What You Need to Know About Unsafe Driving (NJSA 39:4-97.2)
May 24, 2019
Unsafe driving (N.J.S.A. 39:4-97.2) is the most common ticket people plead guilty to in the state of New Jersey, and it is almost always done by way of a plea bargain with a prosecutor in municipal court. However, it is also one of the most confusing and misunderstood.
There are some benefits however, Unsafe Driving is a zero-point ticket when you plead guilty to the offense the first two times in your entire driving history. After you plead guilty to unsafe driving the second time, you need to make note of your offense date (the date you received the ticket) and make sure that you do not plead guilty to unsafe driving a third time for any offense date within five (5) years of your second unsafe driving ticket. Otherwise, you will be assessed 4 points by motor vehicles.
After the five (5) years have passed, you can plead to unsafe driving and receive zero (0) points. Some Judges and attorneys believe (I’ve heard it and it makes me cringe) that as long as you don’t plead guilty to unsafe driving three (3) times over a five-year period. Then you will not get points. That is not correct. It used to be the law, but the law was changed by the appellate division which was affirmed by the New Jersey Supreme Court in 2008. (Patel v. NJ MVC, 403 N.J. Super. 373 (App. Div. 2008).
In addition, unsafe driving is one of the most expensive. For a first offense, the penalty including court cost is between $339 and $489. For a second offense, the fine increases to anywhere from $389 to $539. For a third offense, the fine can be between $489 and $839. The reason the fine is so high is that former Governor McGreevey was nice enough to make a quick fix to the budget by attaching a one-time $250 surcharge that attaches to every unsafe driving ticket. So, for a first offense unsafe driving ticket, this is how the most common assessment by a municipal court judge would break down, $150 fine, $250 unsafe driving surcharge, $6 state surcharges, $33 court costs, totaling $439.
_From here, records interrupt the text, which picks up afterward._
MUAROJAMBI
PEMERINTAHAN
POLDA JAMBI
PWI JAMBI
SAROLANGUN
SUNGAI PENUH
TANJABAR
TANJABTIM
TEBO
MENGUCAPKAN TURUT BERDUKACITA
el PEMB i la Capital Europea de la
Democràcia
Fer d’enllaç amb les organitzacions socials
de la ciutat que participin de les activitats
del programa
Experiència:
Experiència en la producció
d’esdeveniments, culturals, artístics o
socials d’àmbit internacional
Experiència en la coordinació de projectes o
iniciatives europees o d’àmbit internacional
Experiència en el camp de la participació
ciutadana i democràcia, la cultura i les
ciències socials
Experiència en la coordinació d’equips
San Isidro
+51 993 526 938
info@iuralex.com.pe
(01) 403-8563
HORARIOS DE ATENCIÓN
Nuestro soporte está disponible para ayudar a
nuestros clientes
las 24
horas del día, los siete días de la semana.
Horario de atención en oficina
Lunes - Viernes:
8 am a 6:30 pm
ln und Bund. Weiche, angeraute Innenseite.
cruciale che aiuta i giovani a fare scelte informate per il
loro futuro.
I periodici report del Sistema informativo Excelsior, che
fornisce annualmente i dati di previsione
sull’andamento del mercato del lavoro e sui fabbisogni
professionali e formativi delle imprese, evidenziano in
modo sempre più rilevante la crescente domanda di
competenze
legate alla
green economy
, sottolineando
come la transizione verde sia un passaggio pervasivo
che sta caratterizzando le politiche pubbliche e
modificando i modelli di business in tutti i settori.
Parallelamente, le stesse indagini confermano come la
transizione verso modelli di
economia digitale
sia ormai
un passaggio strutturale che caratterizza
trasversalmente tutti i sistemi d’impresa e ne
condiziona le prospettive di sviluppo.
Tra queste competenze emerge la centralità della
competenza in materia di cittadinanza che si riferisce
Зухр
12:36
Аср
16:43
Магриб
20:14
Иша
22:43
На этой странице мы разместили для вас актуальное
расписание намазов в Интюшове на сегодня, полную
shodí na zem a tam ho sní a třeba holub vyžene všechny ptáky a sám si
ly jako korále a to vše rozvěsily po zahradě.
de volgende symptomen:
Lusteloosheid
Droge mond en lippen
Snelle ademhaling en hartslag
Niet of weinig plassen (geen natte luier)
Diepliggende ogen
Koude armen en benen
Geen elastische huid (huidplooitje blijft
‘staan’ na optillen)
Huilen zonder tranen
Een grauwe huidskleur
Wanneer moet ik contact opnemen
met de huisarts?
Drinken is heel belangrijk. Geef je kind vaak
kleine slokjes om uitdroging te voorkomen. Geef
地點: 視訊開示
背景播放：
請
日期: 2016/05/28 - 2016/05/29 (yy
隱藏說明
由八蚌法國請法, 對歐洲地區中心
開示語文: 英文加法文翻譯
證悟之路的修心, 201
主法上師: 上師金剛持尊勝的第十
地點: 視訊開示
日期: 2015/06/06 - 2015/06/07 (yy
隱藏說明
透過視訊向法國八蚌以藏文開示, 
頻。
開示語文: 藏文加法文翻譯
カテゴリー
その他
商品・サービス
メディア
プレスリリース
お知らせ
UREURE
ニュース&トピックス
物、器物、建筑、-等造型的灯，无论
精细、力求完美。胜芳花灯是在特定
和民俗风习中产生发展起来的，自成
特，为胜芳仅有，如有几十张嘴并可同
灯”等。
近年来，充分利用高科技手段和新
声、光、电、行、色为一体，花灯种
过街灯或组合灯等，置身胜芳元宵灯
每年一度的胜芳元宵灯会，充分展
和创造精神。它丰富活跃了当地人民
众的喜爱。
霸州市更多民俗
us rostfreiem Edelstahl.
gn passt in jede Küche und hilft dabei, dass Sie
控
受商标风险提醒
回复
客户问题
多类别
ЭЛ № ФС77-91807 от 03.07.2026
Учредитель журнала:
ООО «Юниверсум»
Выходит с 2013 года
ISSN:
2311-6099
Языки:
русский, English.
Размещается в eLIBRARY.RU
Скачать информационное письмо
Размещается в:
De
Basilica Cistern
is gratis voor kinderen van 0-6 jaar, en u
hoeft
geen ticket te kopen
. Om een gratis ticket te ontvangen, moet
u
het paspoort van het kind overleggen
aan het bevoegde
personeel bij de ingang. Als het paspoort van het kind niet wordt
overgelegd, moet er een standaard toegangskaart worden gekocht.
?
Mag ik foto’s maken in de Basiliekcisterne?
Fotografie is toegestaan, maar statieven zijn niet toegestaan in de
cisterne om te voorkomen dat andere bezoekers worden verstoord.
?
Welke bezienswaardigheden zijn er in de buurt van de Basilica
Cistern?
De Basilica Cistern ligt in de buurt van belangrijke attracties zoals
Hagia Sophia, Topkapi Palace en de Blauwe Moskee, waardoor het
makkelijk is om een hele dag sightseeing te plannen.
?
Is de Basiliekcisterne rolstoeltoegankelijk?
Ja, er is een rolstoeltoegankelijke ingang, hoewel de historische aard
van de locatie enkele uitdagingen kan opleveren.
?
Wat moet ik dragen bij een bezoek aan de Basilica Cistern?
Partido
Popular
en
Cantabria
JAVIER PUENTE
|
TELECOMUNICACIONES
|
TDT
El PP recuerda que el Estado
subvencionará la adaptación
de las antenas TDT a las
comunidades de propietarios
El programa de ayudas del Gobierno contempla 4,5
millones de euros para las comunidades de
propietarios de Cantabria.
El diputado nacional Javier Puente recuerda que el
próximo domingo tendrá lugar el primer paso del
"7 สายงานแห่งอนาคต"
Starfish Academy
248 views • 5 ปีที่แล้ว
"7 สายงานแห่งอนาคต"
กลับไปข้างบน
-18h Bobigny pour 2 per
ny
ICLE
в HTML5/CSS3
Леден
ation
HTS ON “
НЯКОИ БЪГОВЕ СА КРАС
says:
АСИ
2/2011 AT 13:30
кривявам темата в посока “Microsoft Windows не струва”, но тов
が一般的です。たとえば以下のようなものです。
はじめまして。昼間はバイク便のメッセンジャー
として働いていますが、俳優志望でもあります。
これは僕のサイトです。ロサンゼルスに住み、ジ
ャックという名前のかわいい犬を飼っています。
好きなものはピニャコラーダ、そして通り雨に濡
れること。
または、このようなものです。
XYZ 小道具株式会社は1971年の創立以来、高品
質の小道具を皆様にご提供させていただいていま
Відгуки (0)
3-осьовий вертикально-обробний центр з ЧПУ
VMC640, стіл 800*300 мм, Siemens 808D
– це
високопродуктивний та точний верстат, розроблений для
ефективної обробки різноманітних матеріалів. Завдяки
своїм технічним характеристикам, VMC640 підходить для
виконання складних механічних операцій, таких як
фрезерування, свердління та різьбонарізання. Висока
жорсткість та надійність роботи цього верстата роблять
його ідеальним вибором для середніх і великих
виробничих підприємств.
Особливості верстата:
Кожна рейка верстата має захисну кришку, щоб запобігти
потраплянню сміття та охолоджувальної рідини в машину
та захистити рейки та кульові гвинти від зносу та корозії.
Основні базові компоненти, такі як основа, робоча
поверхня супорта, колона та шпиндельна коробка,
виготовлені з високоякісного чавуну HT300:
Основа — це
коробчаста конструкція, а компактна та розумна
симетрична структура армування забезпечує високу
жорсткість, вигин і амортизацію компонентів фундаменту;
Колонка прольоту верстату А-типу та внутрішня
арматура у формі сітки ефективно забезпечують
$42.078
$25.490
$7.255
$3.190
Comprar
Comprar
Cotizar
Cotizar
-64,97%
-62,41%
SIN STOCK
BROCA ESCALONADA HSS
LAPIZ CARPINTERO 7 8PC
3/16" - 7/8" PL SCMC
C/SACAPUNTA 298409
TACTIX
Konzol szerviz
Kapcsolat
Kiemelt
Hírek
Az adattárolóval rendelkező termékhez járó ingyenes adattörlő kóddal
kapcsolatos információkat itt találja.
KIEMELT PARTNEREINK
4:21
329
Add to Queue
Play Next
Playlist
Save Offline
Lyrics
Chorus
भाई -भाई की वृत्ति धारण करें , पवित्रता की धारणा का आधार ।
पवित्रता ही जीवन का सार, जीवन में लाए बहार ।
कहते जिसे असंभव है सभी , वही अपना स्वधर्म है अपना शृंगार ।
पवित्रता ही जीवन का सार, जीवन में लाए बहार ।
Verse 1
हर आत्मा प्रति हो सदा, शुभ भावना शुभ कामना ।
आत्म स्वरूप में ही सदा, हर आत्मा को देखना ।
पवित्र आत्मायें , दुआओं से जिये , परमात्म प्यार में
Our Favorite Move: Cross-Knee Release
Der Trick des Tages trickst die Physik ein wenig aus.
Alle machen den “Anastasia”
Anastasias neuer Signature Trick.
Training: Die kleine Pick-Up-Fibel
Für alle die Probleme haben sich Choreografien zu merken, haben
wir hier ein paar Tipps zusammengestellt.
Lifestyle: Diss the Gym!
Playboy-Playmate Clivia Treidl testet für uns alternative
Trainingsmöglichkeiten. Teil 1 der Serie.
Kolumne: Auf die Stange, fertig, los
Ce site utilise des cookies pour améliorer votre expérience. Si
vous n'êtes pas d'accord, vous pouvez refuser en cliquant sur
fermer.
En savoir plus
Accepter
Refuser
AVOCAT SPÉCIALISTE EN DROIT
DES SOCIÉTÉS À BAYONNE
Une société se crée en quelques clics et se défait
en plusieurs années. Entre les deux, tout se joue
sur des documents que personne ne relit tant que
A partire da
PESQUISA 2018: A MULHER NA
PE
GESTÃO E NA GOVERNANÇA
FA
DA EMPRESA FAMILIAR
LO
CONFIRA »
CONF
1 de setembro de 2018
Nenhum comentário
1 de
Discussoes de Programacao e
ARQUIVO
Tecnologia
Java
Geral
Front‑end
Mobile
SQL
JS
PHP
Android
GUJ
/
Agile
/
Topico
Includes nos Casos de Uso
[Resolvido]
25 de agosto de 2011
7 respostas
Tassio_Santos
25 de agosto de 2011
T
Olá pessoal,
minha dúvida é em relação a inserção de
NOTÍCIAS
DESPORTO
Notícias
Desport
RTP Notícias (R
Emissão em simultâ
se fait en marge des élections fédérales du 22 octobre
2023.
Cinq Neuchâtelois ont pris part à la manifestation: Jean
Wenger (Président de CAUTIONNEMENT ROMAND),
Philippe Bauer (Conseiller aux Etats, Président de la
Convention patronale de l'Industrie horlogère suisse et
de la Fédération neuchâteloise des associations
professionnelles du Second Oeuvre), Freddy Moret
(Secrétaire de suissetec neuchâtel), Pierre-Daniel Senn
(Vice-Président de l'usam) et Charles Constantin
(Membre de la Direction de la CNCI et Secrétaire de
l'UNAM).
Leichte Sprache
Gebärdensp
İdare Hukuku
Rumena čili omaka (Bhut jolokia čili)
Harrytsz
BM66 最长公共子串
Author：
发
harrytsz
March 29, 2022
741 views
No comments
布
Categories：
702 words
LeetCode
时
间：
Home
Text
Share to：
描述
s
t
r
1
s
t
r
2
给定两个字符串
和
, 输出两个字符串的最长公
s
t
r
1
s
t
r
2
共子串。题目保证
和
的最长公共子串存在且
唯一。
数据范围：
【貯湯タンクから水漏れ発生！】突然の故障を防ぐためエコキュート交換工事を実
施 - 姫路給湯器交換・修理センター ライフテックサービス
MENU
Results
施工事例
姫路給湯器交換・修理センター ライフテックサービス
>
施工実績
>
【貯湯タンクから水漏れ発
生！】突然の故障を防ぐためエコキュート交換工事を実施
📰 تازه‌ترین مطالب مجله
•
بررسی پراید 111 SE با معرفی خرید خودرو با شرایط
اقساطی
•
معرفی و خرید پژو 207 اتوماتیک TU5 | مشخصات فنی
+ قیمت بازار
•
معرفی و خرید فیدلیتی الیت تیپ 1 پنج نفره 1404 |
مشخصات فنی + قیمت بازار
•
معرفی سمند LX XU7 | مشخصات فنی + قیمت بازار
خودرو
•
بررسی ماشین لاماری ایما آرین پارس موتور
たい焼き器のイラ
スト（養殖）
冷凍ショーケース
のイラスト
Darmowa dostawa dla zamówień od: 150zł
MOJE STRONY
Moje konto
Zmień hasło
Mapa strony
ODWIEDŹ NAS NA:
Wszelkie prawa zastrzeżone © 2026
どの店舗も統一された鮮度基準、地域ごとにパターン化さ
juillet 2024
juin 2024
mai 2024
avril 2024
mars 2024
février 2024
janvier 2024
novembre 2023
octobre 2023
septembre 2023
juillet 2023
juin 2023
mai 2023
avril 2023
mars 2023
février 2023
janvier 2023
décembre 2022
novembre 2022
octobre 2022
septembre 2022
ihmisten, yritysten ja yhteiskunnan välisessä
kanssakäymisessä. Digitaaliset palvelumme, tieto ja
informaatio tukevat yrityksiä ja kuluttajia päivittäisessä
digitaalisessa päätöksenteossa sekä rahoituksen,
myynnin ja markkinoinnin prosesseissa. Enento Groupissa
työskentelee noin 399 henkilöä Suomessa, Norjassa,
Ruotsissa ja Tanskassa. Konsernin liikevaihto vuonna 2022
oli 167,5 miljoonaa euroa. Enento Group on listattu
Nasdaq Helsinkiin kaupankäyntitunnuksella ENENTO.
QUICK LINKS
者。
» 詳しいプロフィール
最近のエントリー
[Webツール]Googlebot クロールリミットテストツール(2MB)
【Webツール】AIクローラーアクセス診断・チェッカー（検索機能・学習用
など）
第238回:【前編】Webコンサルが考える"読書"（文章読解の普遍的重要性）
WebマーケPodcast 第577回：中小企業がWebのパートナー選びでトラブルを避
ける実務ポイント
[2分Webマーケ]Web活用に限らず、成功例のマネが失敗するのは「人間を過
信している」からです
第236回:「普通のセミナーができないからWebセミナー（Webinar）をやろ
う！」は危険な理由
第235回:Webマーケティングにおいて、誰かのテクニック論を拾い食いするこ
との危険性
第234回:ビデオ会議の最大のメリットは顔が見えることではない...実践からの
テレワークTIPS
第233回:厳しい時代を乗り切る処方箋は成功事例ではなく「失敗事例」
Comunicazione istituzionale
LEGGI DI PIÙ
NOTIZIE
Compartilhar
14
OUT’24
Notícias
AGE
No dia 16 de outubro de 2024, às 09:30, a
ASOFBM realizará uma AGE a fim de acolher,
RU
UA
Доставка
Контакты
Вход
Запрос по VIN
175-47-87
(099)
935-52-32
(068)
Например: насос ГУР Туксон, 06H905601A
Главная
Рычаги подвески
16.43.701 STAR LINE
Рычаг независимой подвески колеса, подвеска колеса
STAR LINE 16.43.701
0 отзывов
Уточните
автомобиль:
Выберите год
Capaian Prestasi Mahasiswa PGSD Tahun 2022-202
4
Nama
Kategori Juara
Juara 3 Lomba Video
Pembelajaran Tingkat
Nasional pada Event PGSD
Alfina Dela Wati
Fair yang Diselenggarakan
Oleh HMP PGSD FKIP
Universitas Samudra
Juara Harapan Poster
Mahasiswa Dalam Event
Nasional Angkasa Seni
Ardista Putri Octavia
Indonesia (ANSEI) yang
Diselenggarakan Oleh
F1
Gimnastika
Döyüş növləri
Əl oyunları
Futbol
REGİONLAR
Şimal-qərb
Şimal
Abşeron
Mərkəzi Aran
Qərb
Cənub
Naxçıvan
A word of warning to out of state drivers, everything I have previously stated does not apply to you. In fact, you should never plead to unsafe driving, because you will pay the higher fine and your state will treat the unsafe driving charge as careless driving, which will mean you get assessed points by your home state. There are other zero (0) point tickets that could be available, and in some circumstances, there are point tickets in New Jersey that will actually go back to your state as a zero (0) point ticket. Some states like Pennsylvania and New York, for example, do not assess points for out of state tickets, as long as you do not have a Commercial Driver’s License (CDL). Though, other consequences including a loss of driving privileges can apply, so please seek legal advice before paying the ticket and pleading guilty.
Because unsafe driving is a zero (0) point ticket insurance companies are not legally allowed to increase your insurance rates based upon a plea to this ticket. However, it has not stopped some insurance companies from trying. The reason these insurance companies try is that they are using inaccurate information to review your driving history. The insurance companies that try to increase your rates are using a nationwide driving history, and no other state in the union uses unsafe driving. So, these nationwide driving histories assess two (2) points for insurance purposes, because the nationwide driving history incorrectly views unsafe driving as careless driving. If your insurance company increases your rates, confirm with your insurance company that the unsafe driving ticket is the reason.
If possible, get them to put that in writing. Then obtain a copy of your New Jersey driving history which will show that you received zero (0) points for the unsafe driving violation. Then write your insurance company including a copy of your New Jersey driving history demanding that they adjust your rates, as they have incorrect information. If they do not comply, you have the right to sue them under New Jersey law. Though, I would highly suggest hiring an attorney if you get to this point.